TASK TO COMPLETE> Copy the records below in full and leave every image out of the copy.

Page images and extracted text:
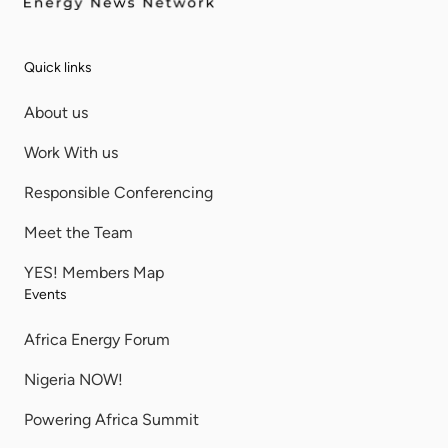
Quick links
About us
Work With us
Responsible Conferencing
Meet the Team
YES! Members Map
Events
Africa Energy Forum
Nigeria NOW!
Powering Africa Summit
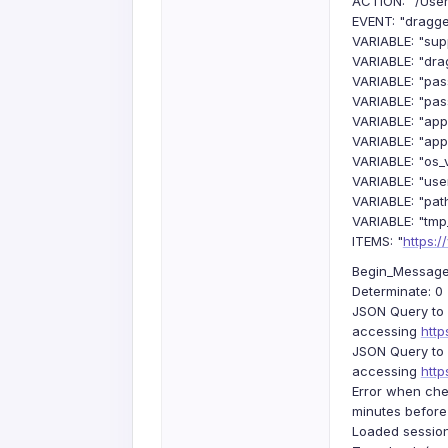
ACTION: "/User
EVENT: "dragg
VARIABLE: "sup
VARIABLE: "dra
VARIABLE: "pa
VARIABLE: "pas
VARIABLE: "app
VARIABLE: "appl
VARIABLE: "os_v
VARIABLE: "us
VARIABLE: "pat
VARIABLE: "tmp
ITEMS: "
https:
Begin_Message: 
Determinate: 0
JSON Query to 
accessing
htt
JSON Query to 
accessing
htt
Error when che
minutes before
Loaded session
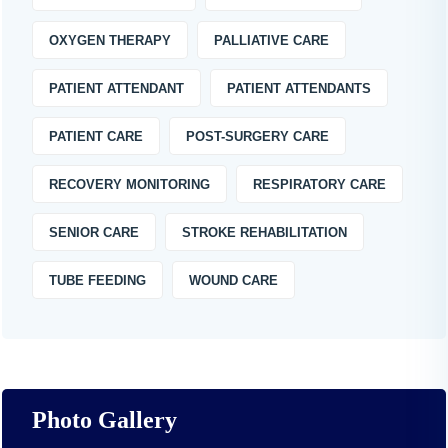
OXYGEN THERAPY
PALLIATIVE CARE
PATIENT ATTENDANT
PATIENT ATTENDANTS
PATIENT CARE
POST-SURGERY CARE
RECOVERY MONITORING
RESPIRATORY CARE
SENIOR CARE
STROKE REHABILITATION
TUBE FEEDING
WOUND CARE
Photo Gallery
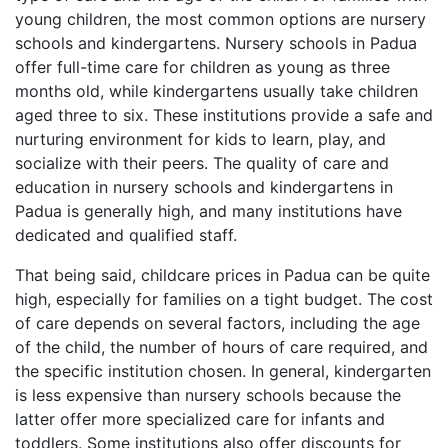
young children, the most common options are nursery
schools and kindergartens. Nursery schools in Padua
offer full-time care for children as young as three
months old, while kindergartens usually take children
aged three to six. These institutions provide a safe and
nurturing environment for kids to learn, play, and
socialize with their peers. The quality of care and
education in nursery schools and kindergartens in
Padua is generally high, and many institutions have
dedicated and qualified staff.
That being said, childcare prices in Padua can be quite
high, especially for families on a tight budget. The cost
of care depends on several factors, including the age
of the child, the number of hours of care required, and
the specific institution chosen. In general, kindergarten
is less expensive than nursery schools because the
latter offer more specialized care for infants and
toddlers. Some institutions also offer discounts for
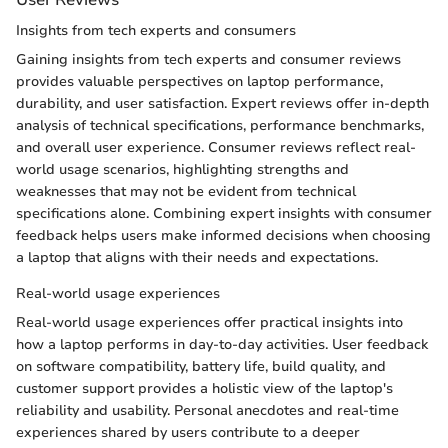
Insights from tech experts and consumers
Gaining insights from tech experts and consumer reviews
provides valuable perspectives on laptop performance,
durability, and user satisfaction. Expert reviews offer in-depth
analysis of technical specifications, performance benchmarks,
and overall user experience. Consumer reviews reflect real-
world usage scenarios, highlighting strengths and
weaknesses that may not be evident from technical
specifications alone. Combining expert insights with consumer
feedback helps users make informed decisions when choosing
a laptop that aligns with their needs and expectations.
Real-world usage experiences
Real-world usage experiences offer practical insights into
how a laptop performs in day-to-day activities. User feedback
on software compatibility, battery life, build quality, and
customer support provides a holistic view of the laptop's
reliability and usability. Personal anecdotes and real-time
experiences shared by users contribute to a deeper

EXERCISE RESULT>
Quick links
About us
Work With us
Responsible Conferencing
Meet the Team
YES! Members Map
Events
Africa Energy Forum
Nigeria NOW!
Powering Africa Summit
ACTION: "/User
EVENT: "dragg
VARIABLE: "sup
VARIABLE: "dra
VARIABLE: "pa
VARIABLE: "pas
VARIABLE: "app
VARIABLE: "appl
VARIABLE: "os_v
VARIABLE: "us
VARIABLE: "pat
VARIABLE: "tmp
ITEMS: "
https:
Begin_Message: 
Determinate: 0
JSON Query to 
accessing
htt
JSON Query to 
accessing
htt
Error when che
minutes before
Loaded session
OXYGEN THERAPY
PALLIATIVE CARE
PATIENT ATTENDANT
PATIENT ATTENDANTS
PATIENT CARE
POST-SURGERY CARE
RECOVERY MONITORING
RESPIRATORY CARE
SENIOR CARE
STROKE REHABILITATION
TUBE FEEDING
WOUND CARE
Photo Gallery
young children, the most common options are nursery
schools and kindergartens. Nursery schools in Padua
offer full-time care for children as young as three
months old, while kindergartens usually take children
aged three to six. These institutions provide a safe and
nurturing environment for kids to learn, play, and
socialize with their peers. The quality of care and
education in nursery schools and kindergartens in
Padua is generally high, and many institutions have
dedicated and qualified staff.
That being said, childcare prices in Padua can be quite
high, especially for families on a tight budget. The cost
of care depends on several factors, including the age
of the child, the number of hours of care required, and
the specific institution chosen. In general, kindergarten
is less expensive than nursery schools because the
latter offer more specialized care for infants and
toddlers. Some institutions also offer discounts for
Insights from tech experts and consumers
Gaining insights from tech experts and consumer reviews
provides valuable perspectives on laptop performance,
durability, and user satisfaction. Expert reviews offer in-depth
analysis of technical specifications, performance benchmarks,
and overall user experience. Consumer reviews reflect real-
world usage scenarios, highlighting strengths and
weaknesses that may not be evident from technical
specifications alone. Combining expert insights with consumer
feedback helps users make informed decisions when choosing
a laptop that aligns with their needs and expectations.
Real-world usage experiences
Real-world usage experiences offer practical insights into
how a laptop performs in day-to-day activities. User feedback
on software compatibility, battery life, build quality, and
customer support provides a holistic view of the laptop's
reliability and usability. Personal anecdotes and real-time
experiences shared by users contribute to a deeper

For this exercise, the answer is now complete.